Tsedale Lemma is an Ethiopian journalist who founded Addis Standard, a highly influential Ethiopian newspaper, in 2011.

==Childhood and education==
Tsedale Lemma was born in . She graduated with a Bachelor of Arts degree in print journalism from Addis Ababa University and a diploma in online journalism from Stockholm University.

==Career==
===Early journalism===
Tsedale started working as a journalist in the year 2000, becoming a senior reporter in the Addis Tribune. Here articles were published in Europe and by Xinhua News Agency.

===Israeli embassy===
Following the 2005 Ethiopian general election violence, Tsedale shifted from journalism to working at the Israeli embassy in Addis Ababa. She was initially a public relations advisor and later a regional political affairs and media advisor to the ambassador.

===Addis Standard===
After leaving the Israeli embassy in 2010, Tsedale founded Addis Standard in February 2011 as a monthly magazine. Tsedale played a major role in Addis Standard becoming a highly influential publication in Ethiopia. As of January 2021, she remained the newspaper's editor-in-chief.

==Academic roles==
Tsedale has been a member of the International Advisory Board of Bandung: Journal of the Global South since 2015, remaining on the board as of 2021.

==Points of view==
===Eritrea===
In 2012, commenting on a limited Ethiopian military attack on targets in Eritrea during the low-intensity, long-term phase of the Eritrean–Ethiopian War, Tsedale described the Eritrean government as authoritarian, generally unliked in the region, and vulnerable, and saw the Ethiopian government to be in a strong position. She recommended "diplomatic precision rather than military muscle" as a strategy for removal of the Eritrean government.

===Press freedom===
In 2013, Tsedale criticised the Committee to Protect Journalists and "almost all exiled Ethiopian journalists" for oversimplifying the difficulties of independent media in Ethiopia, in a way that "humiliat[ed] and discredited" journalists continuing to carry out independent journalism in Ethiopia despite government repression. She criticised the Ethiopian government of the time for being satisfied with being less repressive towards the media than earlier governments, rather than significantly allowing media freedom. Tsedale criticised the glorification of the death of Meles Zenawi.

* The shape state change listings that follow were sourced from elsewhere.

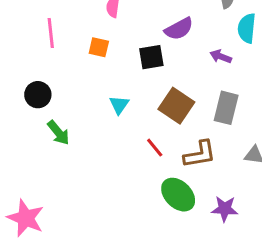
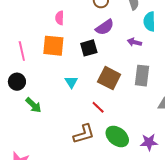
pink line: (51, 33) -> (22, 51), moved
orange square: (99, 47) -> (53, 46), size x1.6
brown L-shape: (200, 154) -> (84, 134), moved

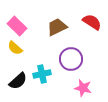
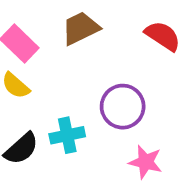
brown trapezoid: (57, 27) -> (81, 28), moved

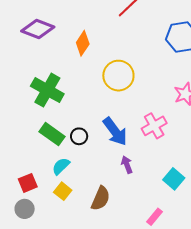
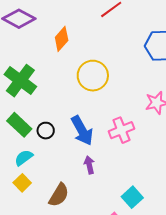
cyan square: (174, 179) -> (132, 197), moved

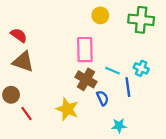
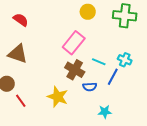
red semicircle: (19, 35) -> (21, 20), moved
pink rectangle: (85, 50) -> (74, 43), turned 40
blue line: (128, 87) -> (113, 77), turned 36
blue semicircle: (103, 98) -> (90, 87), turned 112

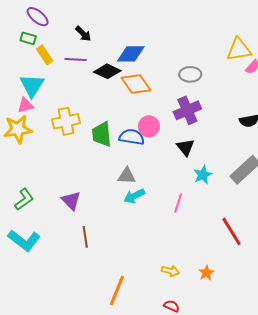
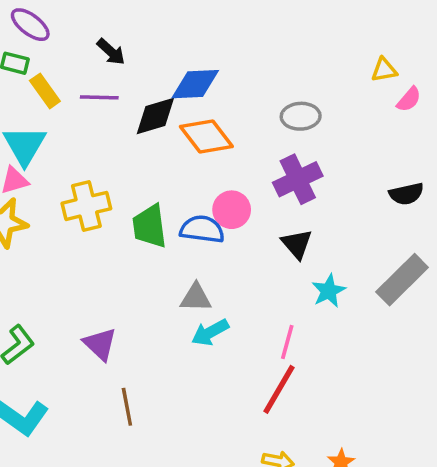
yellow triangle: (239, 50) -> (384, 70), size x0.6
black diamond: (107, 71) -> (155, 116), turned -40
red line: (231, 231) -> (279, 389), moved, turned 64

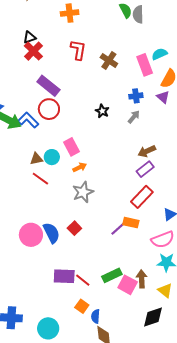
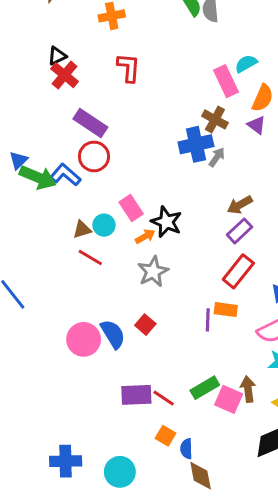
brown cross: (109, 60) -> (215, 119), moved
blue cross: (136, 96) -> (196, 144), moved, size x1.6
black star: (102, 111) -> (166, 222), moved, size x1.5
purple line: (118, 229) -> (208, 320), turned -42

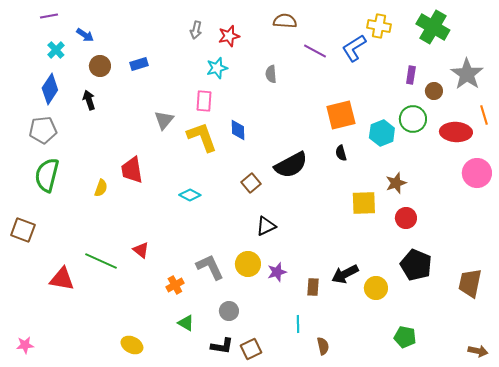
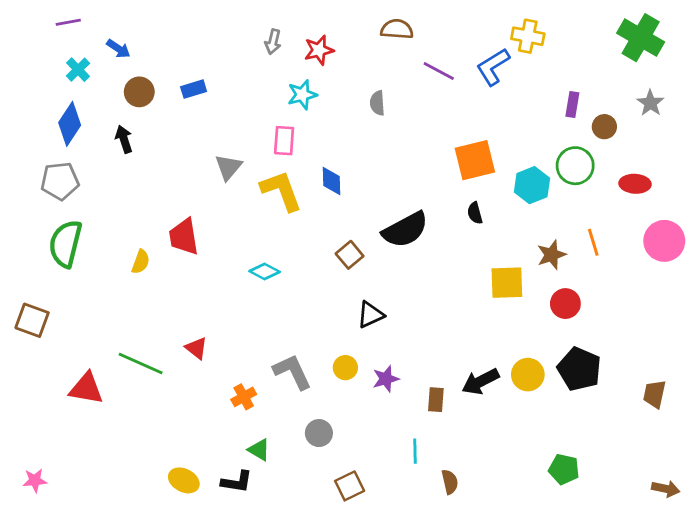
green cross: (433, 27) -> (641, 38), moved
gray star: (467, 74) -> (650, 103), size x0.6
orange line: (484, 115) -> (593, 242), moved
red ellipse: (456, 132) -> (635, 184), size x0.7
yellow circle: (248, 264) -> (345, 368), size x0.7
brown trapezoid: (470, 283) -> (655, 394), size x0.7
yellow circle: (376, 288) -> (528, 375), moved
black L-shape: (222, 346) -> (237, 482), moved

In January 2021, Tsedale described the Abiy Ahmed liberalisation of Ethiopia as having transformed the threats to the independent press from purely vertical (government repression) to a mix of vertical and horizontal pressure, where political, religious and civil society organisations and powerful individuals sought to influence the media. She stated that the return to repression of the media caused stress on those producing independent media. Tsedale criticised the world's media's attention to Abiy's 2019 Nobel Peace Prize, arguing that it was hysterical, naive and lacked historical and local perspective, such as the Addis Standard 12 December 2019 "morning after Oslo" editorial. She said that international media had started looking at Abiy's actions, instead of only his words, and that the government was responding by organising information campaigns on online social networks.

===Women's rights===
Tsedale promoted women's rights for the 8 March 2014 International Women's Day by moderating a United Nations supported debate at Addis Ababa University titled "Equality for Woman is Progress for All: Celebrating Ethiopian Women's Achievements in Ethiopia", among seven prominent women panelists, Aster Zaoude, Birtukan Gebregzi, Chachi Tadesse, Desta Hagos, Ingidaye Eshete, Selamawit Adugna and Zenaye Tadesse.

===Abiy Ahmed===
In an opinion piece published in The New York Times in early November 2020, at the beginning of the Tigray War, Tsedale complimented Ethiopian prime minister Abiy Ahmed for his initial democratisation of Ethiopia, stating, "Presenting himself as a reformer, the avalanche of changes promised by Mr. Abiy, who took over in April 2018, seemed to avert the worst of the country’s problems," but judged that afterwards, he "overreached", leading to the Tigray War. She expressed her worry that "Free speech, civil liberties and due process [could] fall afoul of the turn to militarism and repression" and stated that Abiy appeared "not inclined to de-escalate".

Journalist Abebe Gellaw responded, arguing that Tsedale should have criticised the Tigray People's Liberation Front (TPLF), for its three decades of "misrule, domination, exploitation, discrimination, gross human rights violations, and massive corruption". Abebe stated, "TPLF has been throwing every spanner at its disposal to undermine and reverse the reform and wreak havoc across Ethiopia in its futile bid to retake the power and privilege it has lost." Abebe claimed that Tsedale's opinion piece was deliberately misleading and based on "anger and frustration".